■ **Supplied entries**:
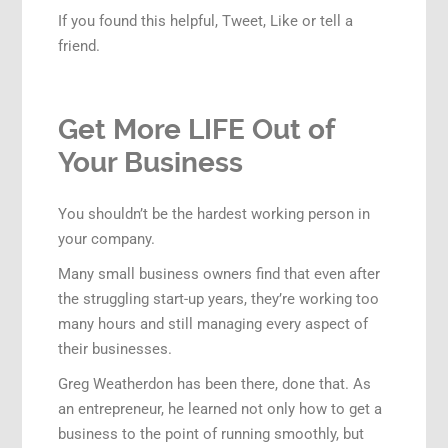
If you found this helpful, Tweet, Like or tell a
friend.
Get More LIFE Out of
Your Business
You shouldn’t be the hardest working person in
your company.
Many small business owners find that even after
the struggling start-up years, they’re working too
many hours and still managing every aspect of
their businesses.
Greg Weatherdon has been there, done that. As
an entrepreneur, he learned not only how to get a
business to the point of running smoothly, but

■ **Problem statement**:
Restate all of the data word for word and include no pictures.

■ **Result for this exercise**:
If you found this helpful, Tweet, Like or tell a
friend.
Get More LIFE Out of
Your Business
You shouldn’t be the hardest working person in
your company.
Many small business owners find that even after
the struggling start-up years, they’re working too
many hours and still managing every aspect of
their businesses.
Greg Weatherdon has been there, done that. As
an entrepreneur, he learned not only how to get a
business to the point of running smoothly, but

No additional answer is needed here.